ASSIGNED TASK: From the entries below, copy every line holding the word "захист".
[Start of section]
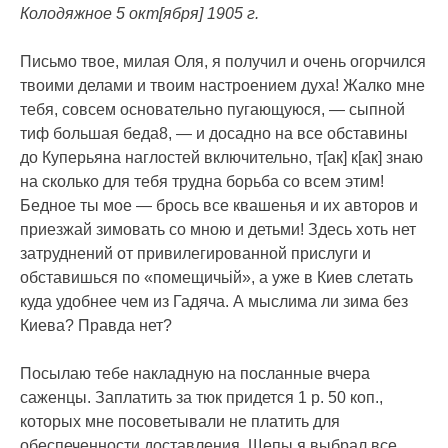
Колодяжное 5 окт[ября] 1905 г.
Письмо твое, милая Оля, я получил и очень огорчился
твоими делами и твоим настроением духа! Жалко мне
тебя, совсем основательно пугающуюся, — сыпной
тиф большая беда8, — и досадно на все обставины
до Куперьяна наглостей включительно, т[ак] к[ак] знаю
на сколько для тебя трудна борьба со всем этим!
Бедное ты мое — брось все квашенья и их авторов и
приезжай зимовать со мною и детьми! Здесь хоть нет
затруднений от привилегированной прислуги и
обставишься по «помещичьій», а уже в Киев слетать
куда удобнее чем из Гадяча. А мыслима ли зима без
Киева? Правда нет?
Посылаю тебе накладную на посланные вчера
саженцы. Заплатить за тюк придется 1 р. 50 коп.,
которых мне посоветывали не платить для
обеспеченности доставления. Щепы я выбрал все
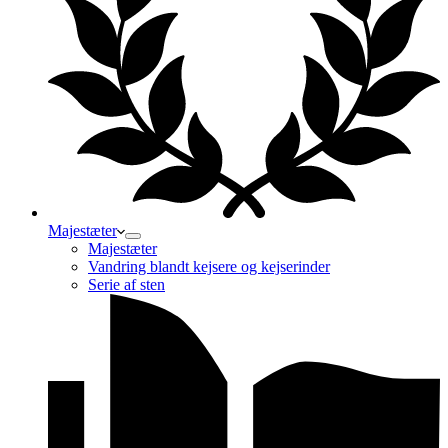
Majestæter
Majestæter
Vandring blandt kejsere og kejserinder
Serie af sten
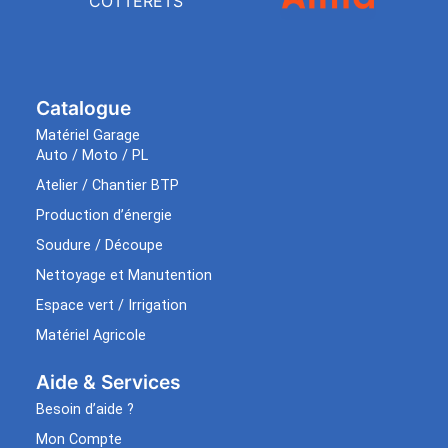
COTTERETS
Catalogue
Matériel Garage
Auto / Moto / PL
Atelier / Chantier BTP
Production d’énergie
Soudure / Découpe
Nettoyage et Manutention
Espace vert / Irrigation
Matériel Agricole
Aide & Services​
Besoin d’aide ?
Mon Compte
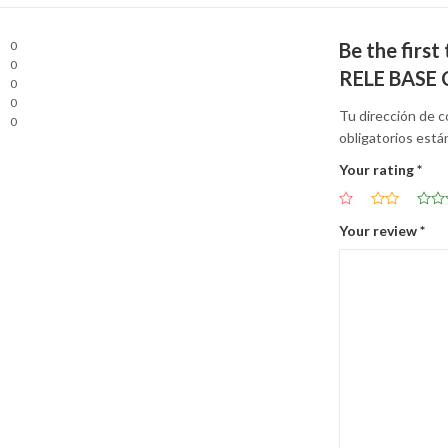
0
Be the fir
0
RELE BASE 
0
0
Tu dirección de c
0
obligatorios est
Your rating
*
Your review
*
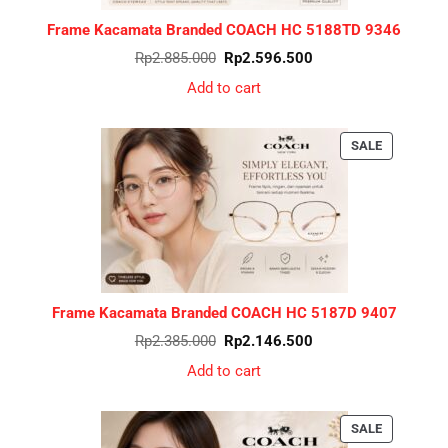
Frame Kacamata Branded COACH HC 5188TD 9346
Original
Current
Rp
2.885.000
Rp
2.596.500
price
price
was:
is:
Add to cart
Rp2.885.000.
Rp2.596.500.
PRODUCT
SALE
ON
SALE
Frame Kacamata Branded COACH HC 5187D 9407
Original
Current
Rp
2.385.000
Rp
2.146.500
price
price
was:
is:
Add to cart
Rp2.385.000.
Rp2.146.500.
PRODUCT
SALE
ON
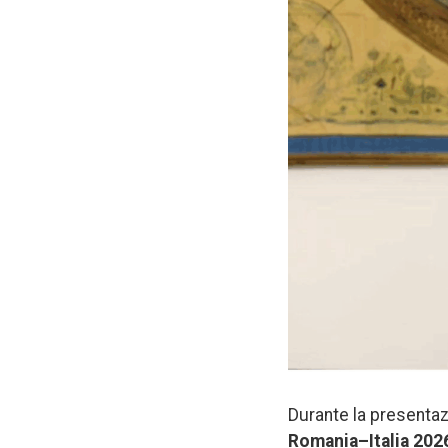
Durante la presentaz
Romania–Italia 202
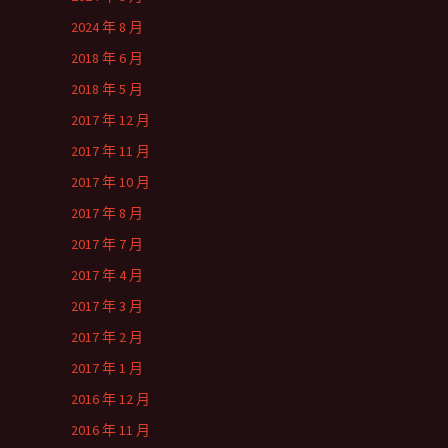
2024 年 8 月
2018 年 6 月
2018 年 5 月
2017 年 12 月
2017 年 11 月
2017 年 10 月
2017 年 8 月
2017 年 7 月
2017 年 4 月
2017 年 3 月
2017 年 2 月
2017 年 1 月
2016 年 12 月
2016 年 11 月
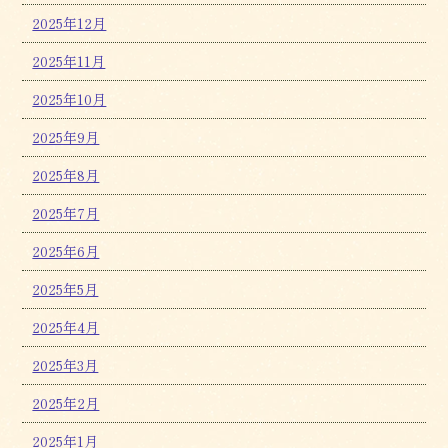
2025年12月
2025年11月
2025年10月
2025年9月
2025年8月
2025年7月
2025年6月
2025年5月
2025年4月
2025年3月
2025年2月
2025年1月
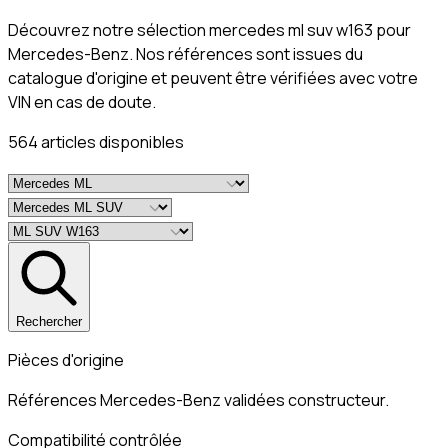
Découvrez notre sélection mercedes ml suv w163 pour
Mercedes-Benz. Nos références sont issues du
catalogue d'origine et peuvent être vérifiées avec votre
VIN en cas de doute.
564
article
s
disponible
s
Rechercher
Pièces d'origine
Références Mercedes-Benz validées constructeur.
Compatibilité contrôlée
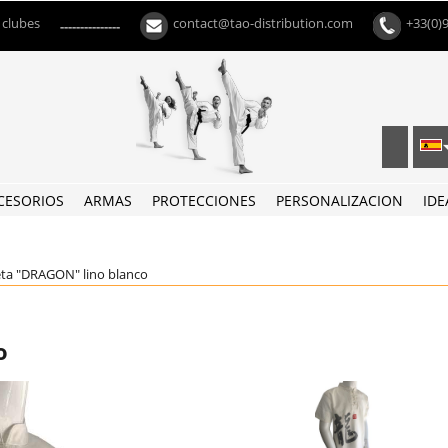
 clubes
contact@tao-distribution.com
+33(0)
---------------
CESORIOS
ARMAS
PROTECCIONES
PERSONALIZACION
IDE
ta "DRAGON" lino blanco
o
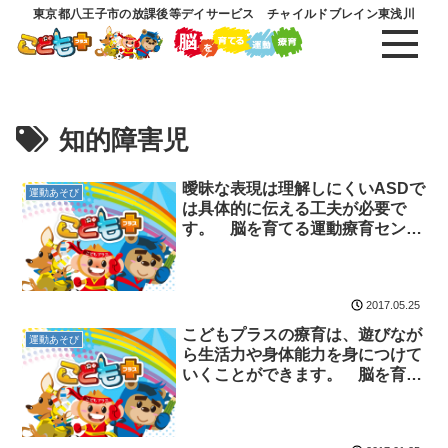
東京都八王子市の放課後等デイサービス チャイルドブレイン東浅川
知的障害児
曖昧な表現は理解しにくいASDで
運動あそび
は具体的に伝える工夫が必要で
す。 脳を育てる運動療育センタ
ー 放課後等デイサービスのチャ
イルド・ブレイン
2017.05.25
こどもプラスの療育は、遊びなが
運動あそび
ら生活力や身体能力を身につけて
いくことができます。 脳を育て
る運動療育センター 放課後等デ
イサービスのチャイルド・ブレイ
ン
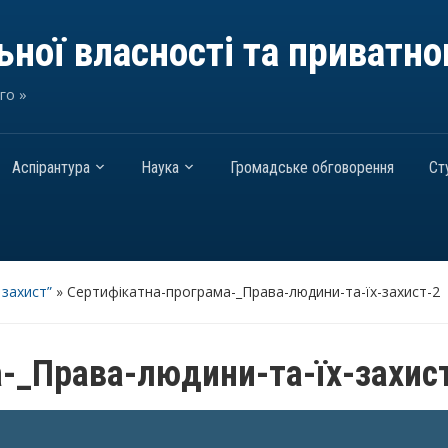
ної власності та приватно
го »
Аспірантура
Наука
Громадське обговорення
Ст
 захист”
»
Сертифікатна-програма-_Права-людини-та-їх-захист-2
-_Права-людини-та-їх-захис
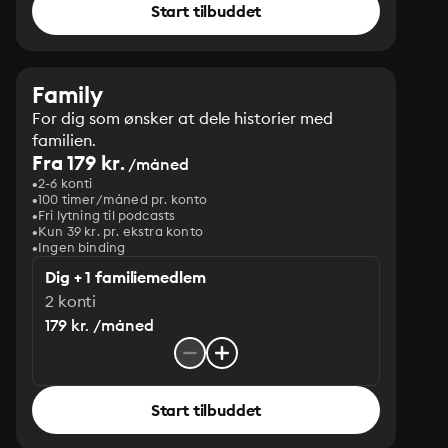
Start tilbuddet
Family
For dig som ønsker at dele historier med
familien.
Fra 179 kr.
/måned
2-6 konti
100 timer/måned pr. konto
Fri lytning til podcasts
Kun 39 kr. pr. ekstra konto
Ingen binding
Dig + 1 familiemedlem
2 konti
179 kr. /måned
Start tilbuddet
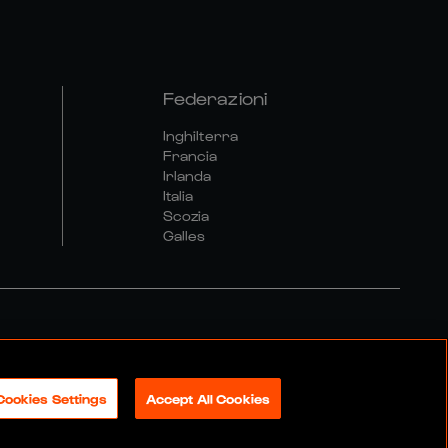
Federazioni
Inghilterra
Francia
Irlanda
Italia
Scozia
Galles
olitica Sociale E Digitale
Cookies Settings
Accept All Cookies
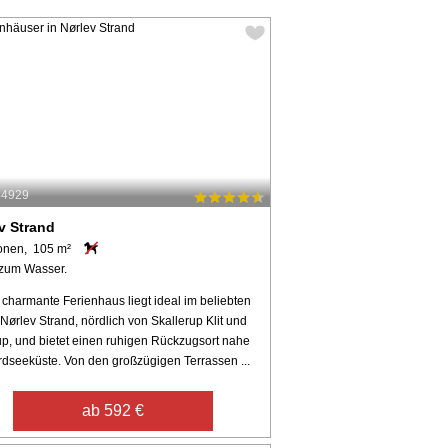
44929
v Strand
onen, 105 m²
zum Wasser.
 charmante Ferienhaus liegt ideal im beliebten
Nørlev Strand, nördlich von Skallerup Klit und
up, und bietet einen ruhigen Rückzugsort nahe
rdseeküste. Von den großzügigen Terrassen ...
ab 592 €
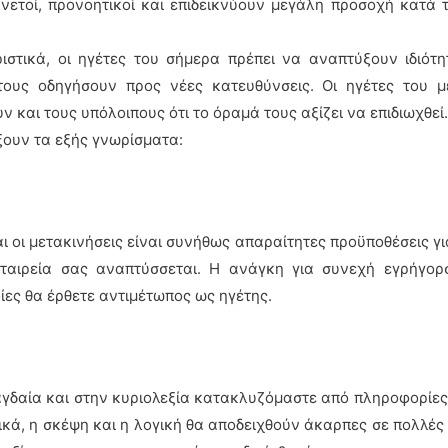
υνετοί, προνοητικοί και επιδεικνύουν μεγάλη προσοχή κατ
στικά, οι ηγέτες του σήμερα πρέπει να αναπτύξουν ιδιότη
ους οδηγήσουν προς νέες κατευθύνσεις. Οι ηγέτες του μέ
ν και τους υπόλοιπους ότι το όραμά τους αξίζει να επιδιωχθεί
ξουν τα εξής γνωρίσματα:
οι μετακινήσεις είναι συνήθως απαραίτητες προϋποθέσεις για τ
εταιρεία σας αναπτύσσεται. Η ανάγκη για συνεχή εγρήγορσ
ίες θα έρθετε αντιμέτωπος ως ηγέτης.
γδαία και στην κυριολεξία κατακλυζόμαστε από πληροφορίες,
ικά, η σκέψη και η λογική θα αποδειχθούν άκαρπες σε πολλές π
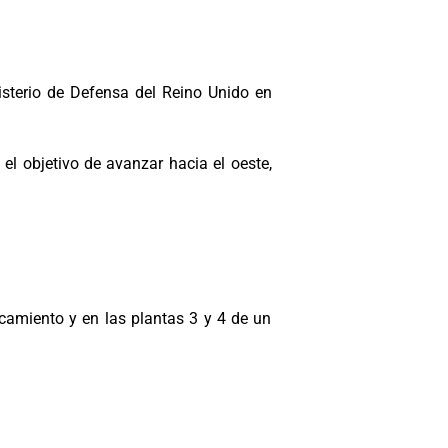
isterio de Defensa del Reino Unido en
l objetivo de avanzar hacia el oeste,
camiento y en las plantas 3 y 4 de un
[End of section]
OUTPUT BELOW:
 захист”
Сертифікатна-програма-_Права-людини-та-їх-захист-2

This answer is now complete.